Not only quite happy about this but it's regarded by many as "freedom". Rootlessness as an ideal. Brave New World as heaven on earth. Commitment to land and a community means being tied down and enslaved. We must remove all limitations to be free. Nothing should stand in the way of instant gratification. And yet rates of anxiety/depression tell a different story. But not to worry, with advances in antidepressants and tranquilizers, the sense that all is not well is medicated away. Utopia!

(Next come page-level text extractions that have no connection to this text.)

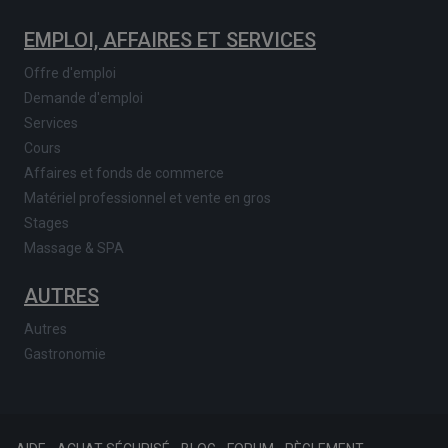
EMPLOI, AFFAIRES ET SERVICES
Offre d'emploi
Demande d'emploi
Services
Cours
Affaires et fonds de commerce
Matériel professionnel et vente en gros
Stages
Massage & SPA
AUTRES
Autres
Gastronomie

Weil ought to have known about rootlessness — she was herself tragically rootless. First of all, she was Jewish, so denied by birth the sense of deep dwelling or rootedness that she could pick up on — even as it was being eradicated — in rural France. But she was furthermore a Jew who had lost or renounced her religion (for 1900 years a religion rooted in text and liturgy and prayer rather than sacred place, but rooted nonetheless), adding another layer or kind of dispossession to her experience. And then the war, and exile. I think a lot of the attraction she felt for Catholicism came from her perception of the way its traditions could really sink into a place, sanctify it, put down roots.
The aspect of Weil, though, that I have seen the most people react to most strongly has been her stark asceticism, which is another strand of Catholicism that attracted her. People (academic types), I have found, very much dislike her asceticism, just as they get uneasy about her religious inclinations. We all do at some level, probably, and it’s no wonder. Nothing strikes so deep a wound in the zeitgeist than voluntary self-restraint and even, dare I say it, what in the bad old days of western Christianity was called ‘mortification of the flesh,’ or what in eastern Christian terms is I believe more commonly termed ‘taming the passions.’
There is a correlation, I think, between rootedness and the asceticism proposed by all the major religious traditions. To really dwell anywhere properly requires precisely the recognition and even celebration of limits.